Baltimore is the favorite and rightfully so, but if we’re talking value, that’s a good play.

Inside the league

*Information gleaned from league conversations over the past week*

George Kittle and Travis Kelce got paid. Zach Ertz is on deck.

On the trio of fantastic tight ends, the conversations I had around the league saw the deals for Kittle and Kelce differently … to be kind.

With Kelce, some are baffled over the structure. The future Hall of Famer didn’t get any extra money this season, saw a $4 million bump in 2021 and will only make $7.5 million in 2022.

One exchange I had on Kelce deal ended with the contract being called “a f**king F-” from the player’s standpoint.

Meanwhile, the Kittle contract is being viewed as player-friendly even with the NFL’s penchant for so-called funny money. Kittle received $18 million up front despite the pandemic, and his $30 million fully guaranteed beat the previous record for tight ends of $23 million, signed by Austin Hooper in March.

Additionally, a very interesting wrinkle in this deal.

The 49ers have a vesting date for all their large contracts of April 7, which is a month later than most teams. It puts players at a disadvantage, because San Francisco can cut bait after most of the free-agency cash has been spent around the league.

While Kittle does have the April 7 vesting date, his contract features rolling guarantees forcing San Francisco to declare a year in advance. It’s a huge win for Kittle and his veteran agent, Jack Bechta.

As for Ertz, the next few weeks are critical.

Eagles general manager Howie Roseman now knows what the market will bare. If he wants to retain Ertz, he’s likely going to need to pay close to Kittle’s contract. If he’s unwilling to go there, considering Philadelphia’s internal fondness for backup tight end Dallas Goedert, Ertz could well be playing his final season with the Eagles.

It’s a tough spot for Roseman. No tight end has ever recorded more receptions than Ertz over his first seven seasons, and few are more integral to their team’s passing game.

However, the Eagles are slated to be a comical $91 million over the cap next season if it comes in at the basement level of $175 million. Even if the threshold is $200 million and Philadelphia rolls over its current $24 million in space, Roseman must shave off approximately $45 million to factor in draft picks and marginal breathing room.

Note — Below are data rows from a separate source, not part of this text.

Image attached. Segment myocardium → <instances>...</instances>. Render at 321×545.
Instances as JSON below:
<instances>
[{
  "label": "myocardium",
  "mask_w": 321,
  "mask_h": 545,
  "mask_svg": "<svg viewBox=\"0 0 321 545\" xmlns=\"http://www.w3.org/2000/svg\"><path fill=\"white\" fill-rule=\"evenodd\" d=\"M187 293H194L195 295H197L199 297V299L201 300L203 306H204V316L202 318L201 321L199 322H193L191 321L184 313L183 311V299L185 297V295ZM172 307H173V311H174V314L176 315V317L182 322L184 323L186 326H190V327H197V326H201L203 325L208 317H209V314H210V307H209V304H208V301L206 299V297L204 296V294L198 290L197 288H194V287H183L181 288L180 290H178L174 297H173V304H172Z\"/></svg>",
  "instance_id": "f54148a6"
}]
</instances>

Extending Ertz could be tough if new money is getting pumped into the hypothetical extension.

History lesson

In 1970, the American and National Football Leagues merged. As per the agreement, two conferences were created, with the NFL teams constituting to the NFC. However, due to the imbalance of the preceding leagues, the AFC needed three transfers.

The Baltimore Colts, Cleveland Browns and Steelers ended up being the three. Cleveland owner Art Modell agreed first, on the conditions he would be joined by Art Rooney and the Steelers, and that both teams would be joined by the Cincinnati Bengals in a new division.

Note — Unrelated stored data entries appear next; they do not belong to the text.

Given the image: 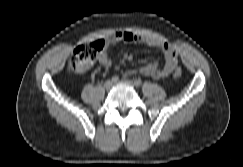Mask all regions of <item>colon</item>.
<instances>
[{
  "instance_id": "5ec220e1",
  "label": "colon",
  "mask_w": 243,
  "mask_h": 167,
  "mask_svg": "<svg viewBox=\"0 0 243 167\" xmlns=\"http://www.w3.org/2000/svg\"><path fill=\"white\" fill-rule=\"evenodd\" d=\"M104 48V42L101 40L92 41L77 47L71 55L69 70L72 73L79 74L85 72L94 62L97 54ZM182 75L180 68L174 71V77L179 78Z\"/></svg>"
}]
</instances>
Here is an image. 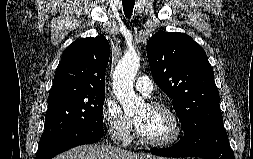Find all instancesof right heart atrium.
<instances>
[{"label":"right heart atrium","instance_id":"d8ad5b80","mask_svg":"<svg viewBox=\"0 0 253 159\" xmlns=\"http://www.w3.org/2000/svg\"><path fill=\"white\" fill-rule=\"evenodd\" d=\"M102 119L110 137L120 143L130 141L133 133V121L125 115L115 100L105 99L102 107Z\"/></svg>","mask_w":253,"mask_h":159}]
</instances>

Modell got his wish — and so did the founder of both Cleveland and Cincinnati’s franchises, Paul Brown — as the AFC Central was minted with the inclusion of the Houston Oilers. Modell was so frazzled by the decision, he fainted the next morning and was hospitalized.

For Colts owner Carol Rosenbloom, the choice was easy. He wanted the $3 million given to each club who made the switch. Baltimore joined the AFC East and won the Super Bowl in its first season as part of the conference.

Parting shot

The NFC East is largely about the Cowboys and Eagles this season, but the other two teams are worth monitoring in their own right.

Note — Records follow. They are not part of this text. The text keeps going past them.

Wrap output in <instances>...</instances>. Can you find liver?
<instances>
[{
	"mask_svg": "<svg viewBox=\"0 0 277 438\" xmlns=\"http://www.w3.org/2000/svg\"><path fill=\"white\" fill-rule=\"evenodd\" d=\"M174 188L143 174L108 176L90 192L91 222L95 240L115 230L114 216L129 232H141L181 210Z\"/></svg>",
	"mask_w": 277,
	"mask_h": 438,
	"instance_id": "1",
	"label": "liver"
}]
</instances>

For the New York Giants and Washington Football Team, it’s a year of tumult and turnover.

In both cases, there’s a new head coach and second-year quarterback. For New York, Joe Judge is tasked with building a defense without a single star on the roster, all while helping Daniel Jones reach his potential. In Washington, Ron Rivera has playmakers galore in the front seven but lacks the offensive weaponry of Big Blue.

While it figures to be a race for third place between New York and Washington, which one takes the biggest strides. Come Christmas, has Jones or Haskins emerged as a clear-cut franchise quarterback to build around?

Whoever comes out ahead has to feel good heading into 2021, even if it’s a tough campaign ahead.